I could never do an open relationship. I know myself too well, I’d probably emotionally shut myself down to avoid getting hurt. And if that’s the case, what’s the point of a relationship? I agree, wholeheartedly, with this post!
I just watched one implode. It was AWFUL. I would never, ever, ever entertain this idea. Ever.
an open relationship…hmmm….that seems like too much work…you will actually have to make that person think that you care, or at least a little to keep them around. i couldn’t do it myself.
my current boyfriend is very protective over me. i think it is because he has cheated on me in the past and he is not comfortable with himself being overweight and whatever else is in his head. every single time i get a text he asks who it is….or who is calling me…etc. it is really fucking annoying. i have been nothing but faithful to him our entire relationship. he is the one who fucked it up from the beginning. i regret not doing the right thing and leaving him when i knew it was going on. i don’t know what was wrong with me. i was young but that’s no excuse for me not to have any self respect. i think the whole being taken advantage of thing really ruined me. emotionally. gone.
sexual intercourse is a really dirty thing, especially if you don’t know who that person has been with. i have never even thought about being with another person until a couple years after…and finding out that he was with multiple people. it just made me feel disgusting inside and out. what did i do wrong. why did i give up my virginity to this man..and why did he break my heart…maybe there were no emotions involved with his sex partners when he was with me. he told me that he loved me…but how can you actually prove that to someone. people throw the word love around like hello & goodbye. it pretty much makes me sick to my stomach.

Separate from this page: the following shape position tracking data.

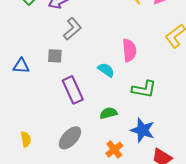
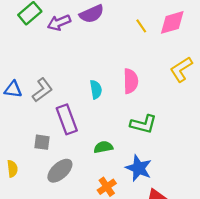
gray L-shape: (72, 29) -> (42, 90), moved
gray square: (55, 56) -> (42, 142), moved
cyan semicircle: (106, 70) -> (96, 89), moved, turned 42

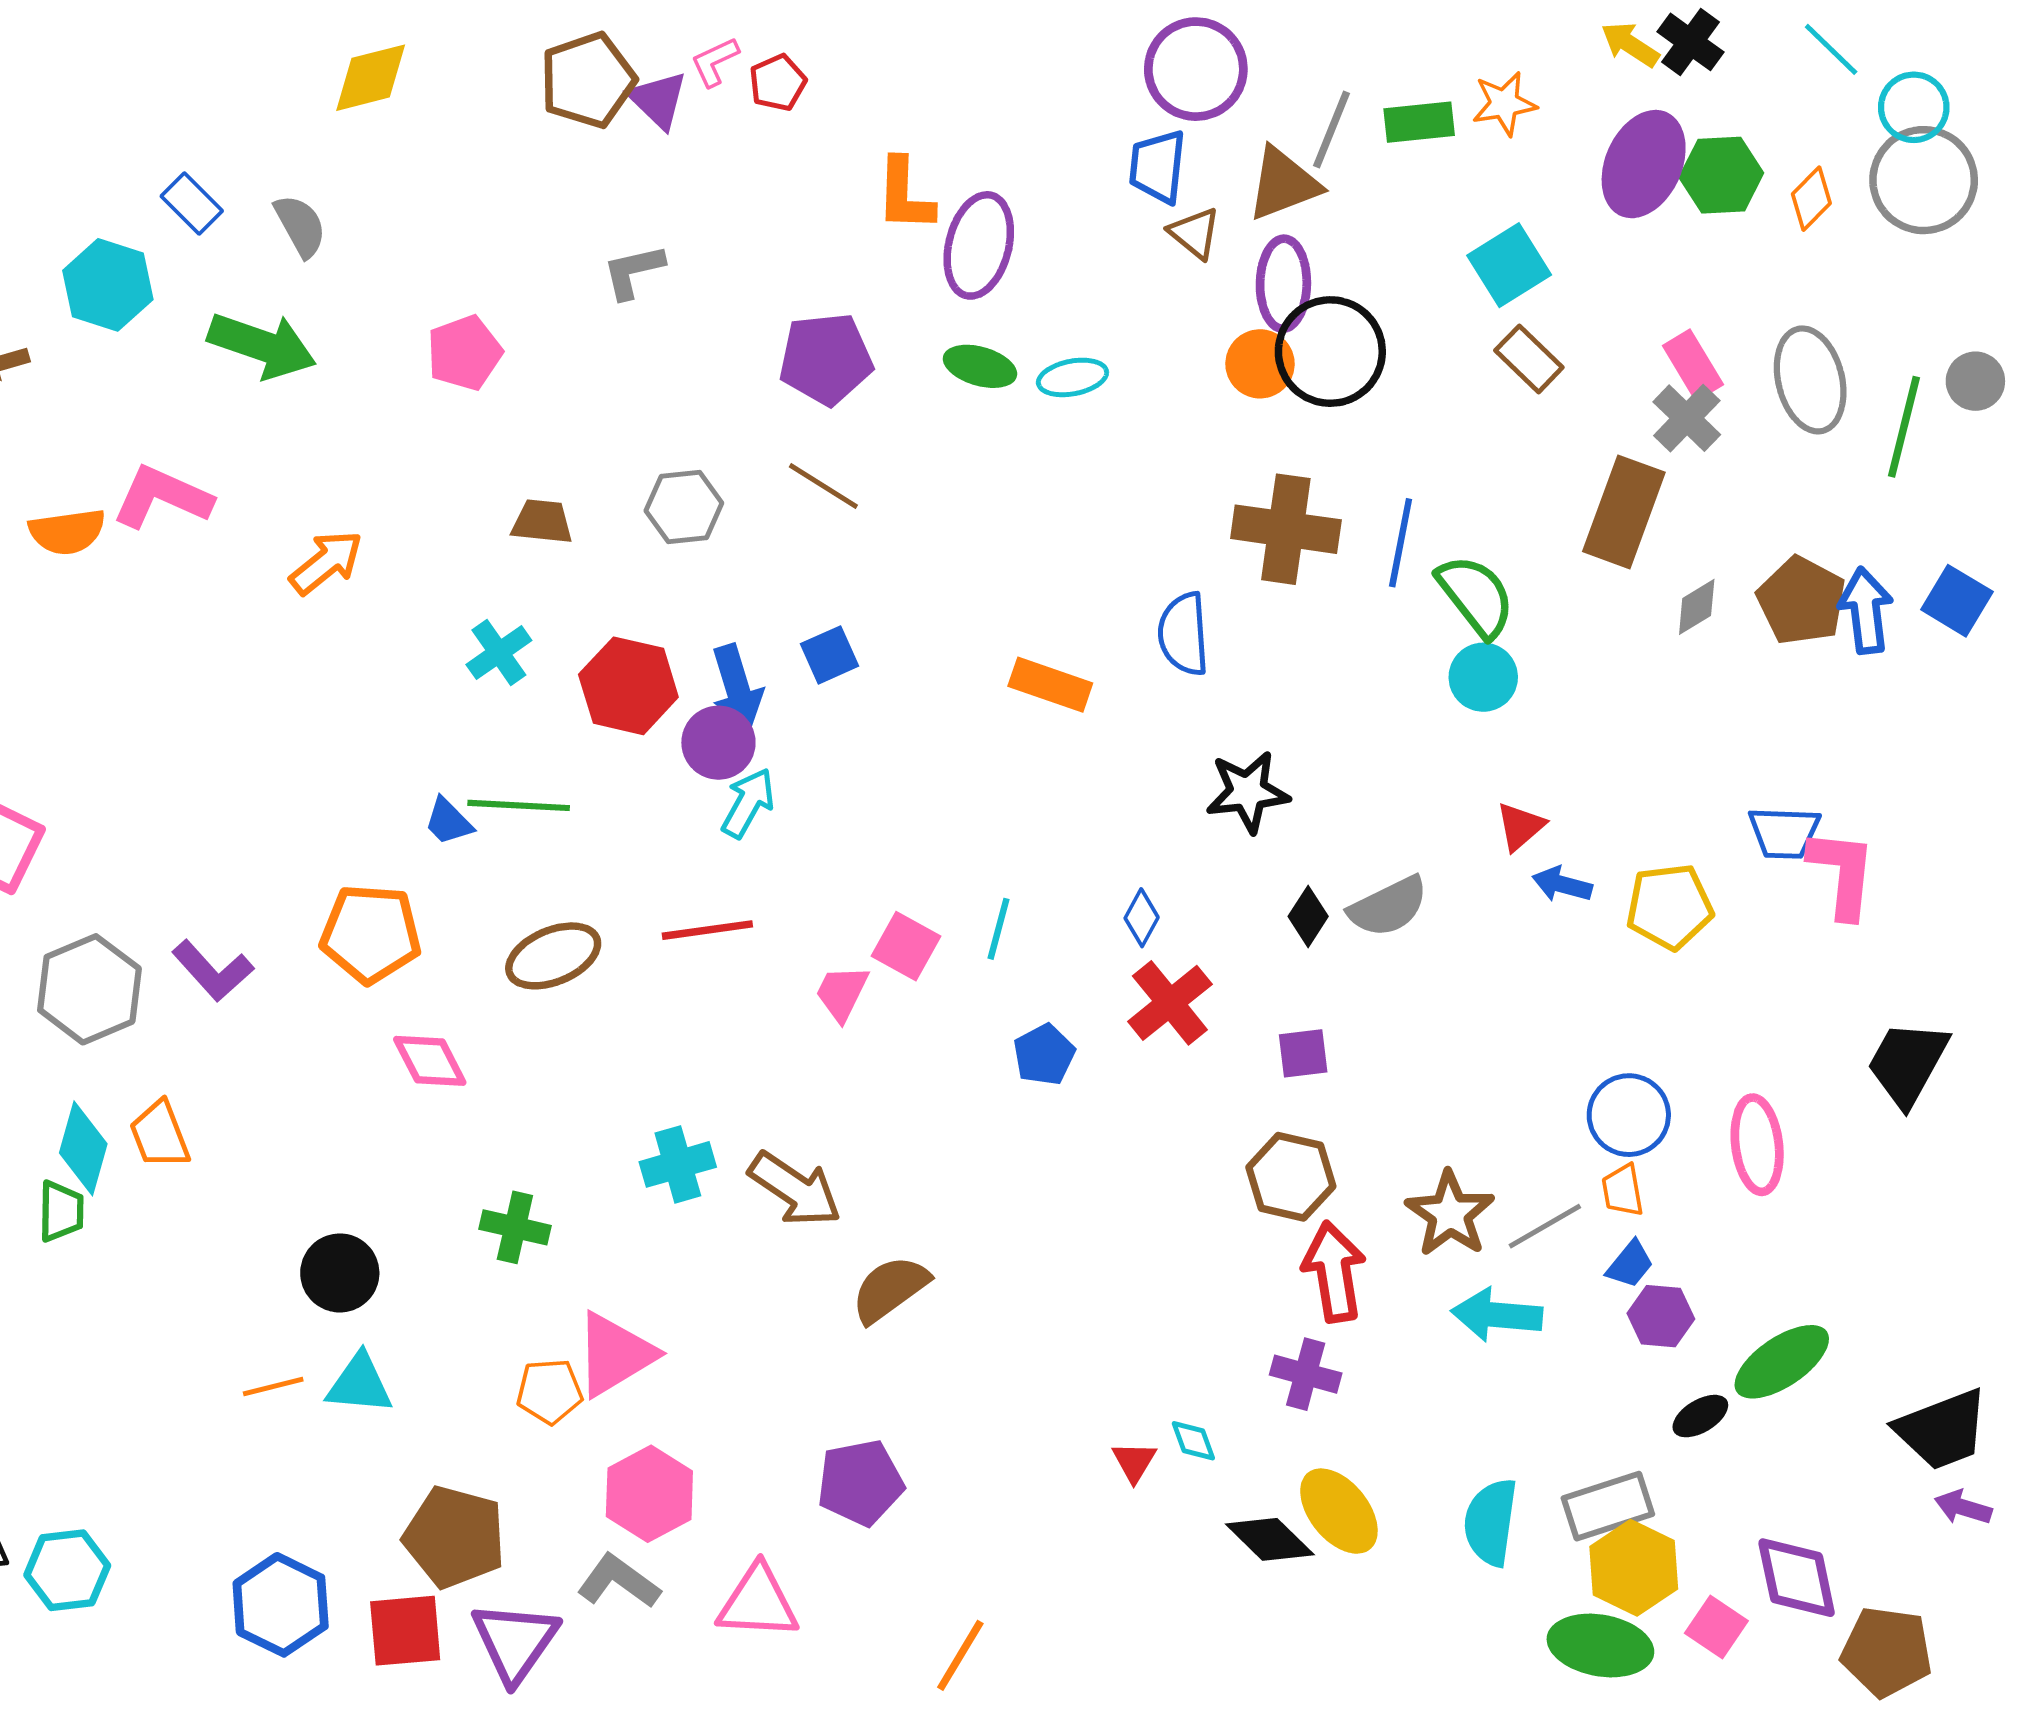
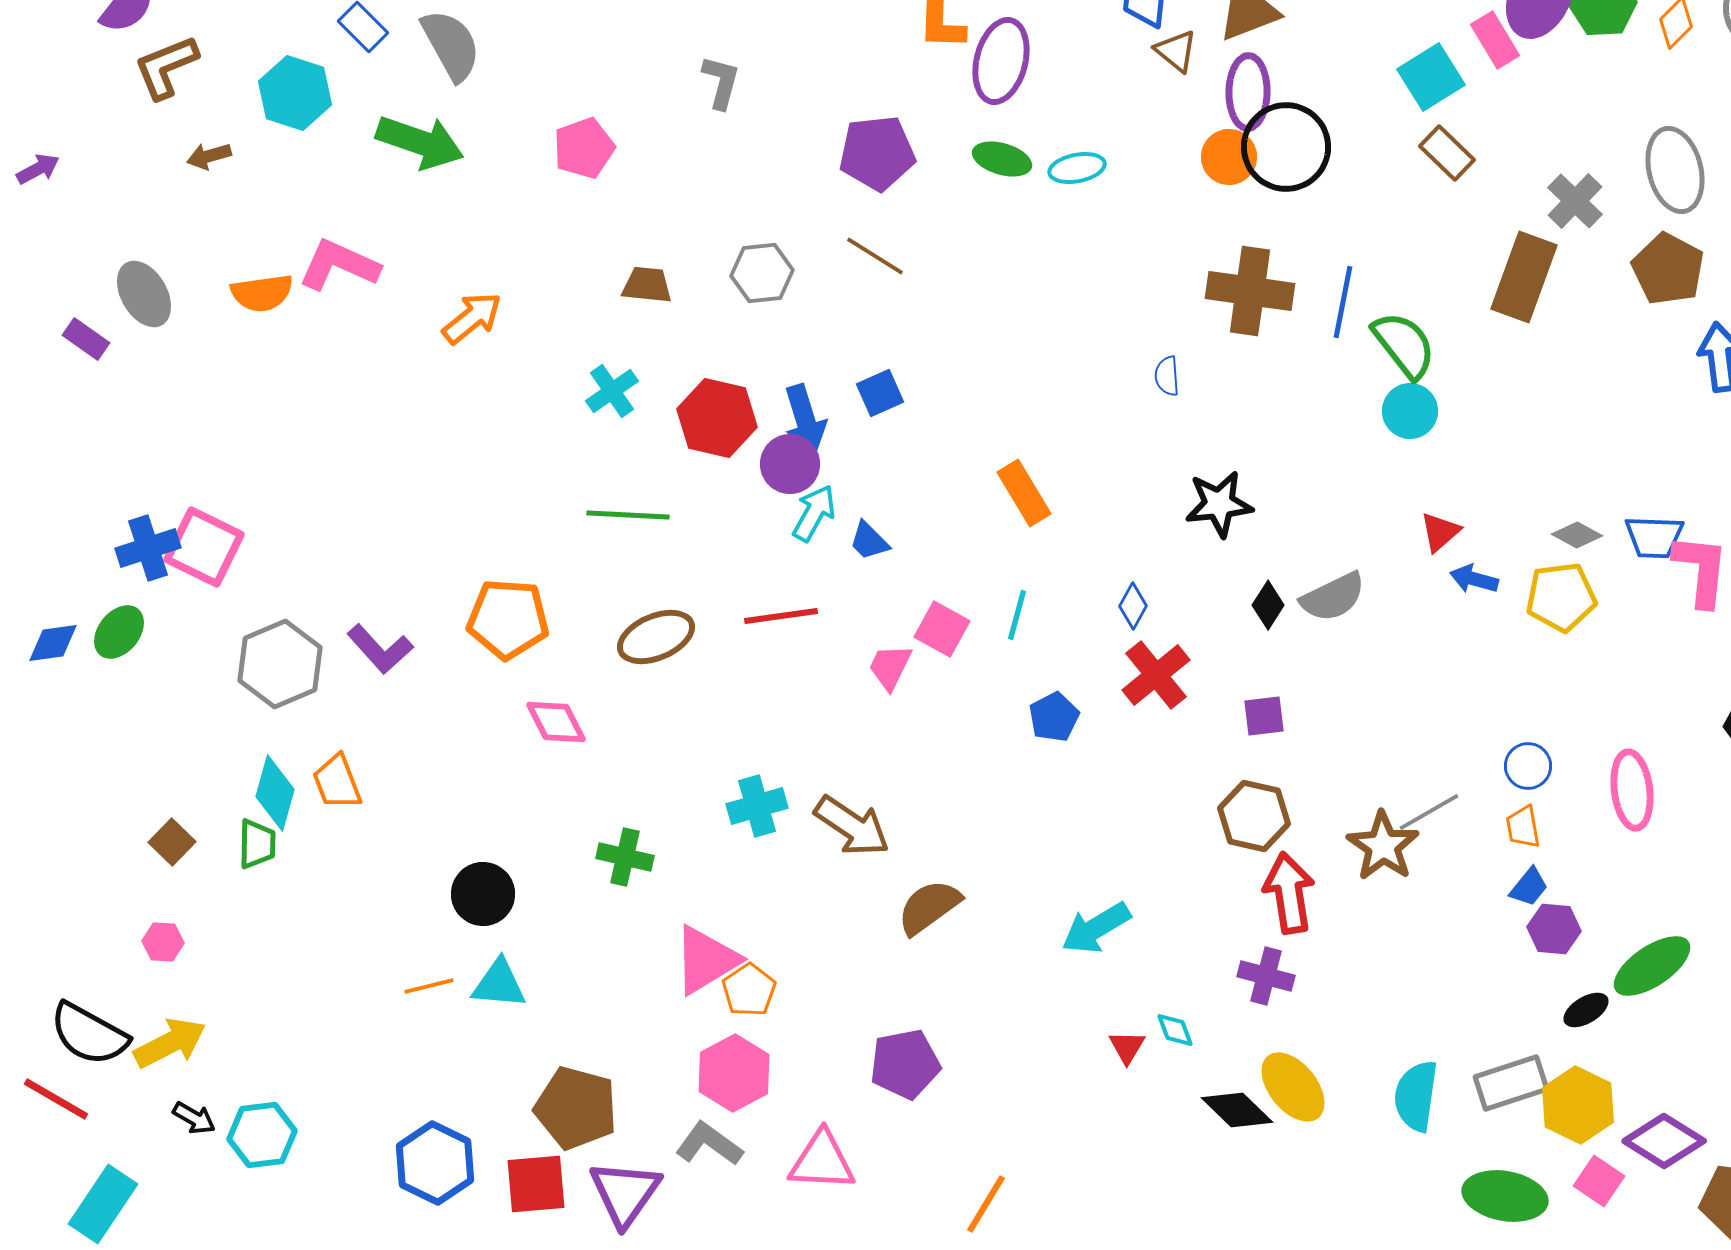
gray semicircle: (300, 226) -> (451, 45), size x1.4
gray L-shape: (633, 271) -> (721, 82), turned 118
pink rectangle: (1693, 365) -> (1495, 40), moved
brown pentagon: (1802, 601) -> (1668, 269), moved
gray diamond: (1697, 607) -> (1577, 535), moved, turned 60
blue semicircle: (1184, 634) -> (1167, 376), size x0.6
orange rectangle: (1050, 685) -> (1024, 493), moved, turned 40
blue trapezoid: (448, 822) -> (869, 541), moved
blue circle: (1629, 1115) -> (1528, 766), size x0.7
gray line: (1545, 1226) -> (1429, 812), moved
cyan arrow: (1497, 1315) -> (1096, 928), moved, turned -36
orange pentagon: (549, 1391) -> (749, 990), moved, turned -30
yellow hexagon: (1634, 1568) -> (1578, 1105), moved
purple diamond: (1797, 1578) -> (1664, 1141), turned -46

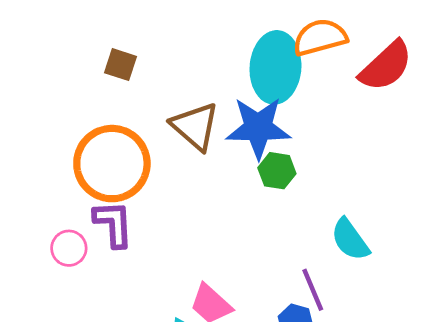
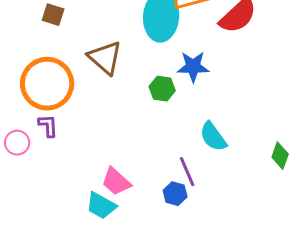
blue star: (258, 128) -> (193, 67), moved, size x0.7
purple L-shape: (113, 224) -> (48, 126), size x0.7

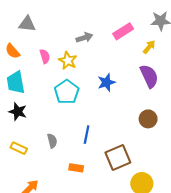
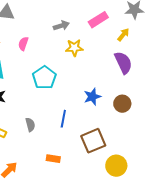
pink semicircle: (45, 56) -> (23, 44), turned -144
yellow star: (68, 60) -> (74, 48), moved, turned -30
blue star: (106, 82) -> (92, 97), moved
orange rectangle: (76, 168) -> (53, 159), moved

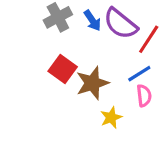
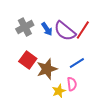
red line: (149, 39) -> (83, 30), moved
pink semicircle: (144, 96) -> (72, 84), moved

and i don’t know why i just told you and the world my personal business. i stand strong, i suppose. cheers to fist fights and stilettoes.
@sheshe143 – Lol. Hey it’s ok to open up. Sounds like it really hurt you. Hope you get that sorted out.
I don’t feel the same as you do about other partners. It’s not dirty to have previous partners, it’s part of human nature and most people aren’t walking around carrying diseases. That doesn’t mean you shouldn’t protect yourself. But you should get to know the person and trust them before having sex with them.
I will have to write a post on this topic some time, *Smiles*
Although it would be a rather obscenely long post.
I liked your post though, You were rather honest about how you would feel. A trait I admire, people who can look inward and identify things like this about themselves.
I am interested in how your Social Networking site is doing. The premise of it sounds noteworthy, and I did take the time to visit your About page for it. I don’t think I could leave Xanga though. I have Facebook, but the only reason I don’t think I could live without it right now, isn’t for the ability to keep in touch with friends. It is solely for the migratory sign in abillites they have recently added. I LOVE the ability to use one website to log into so many other websites. BEST feature ever invented. *Smiles* Other then that, the only place I express my thoughts, and feelings, is here.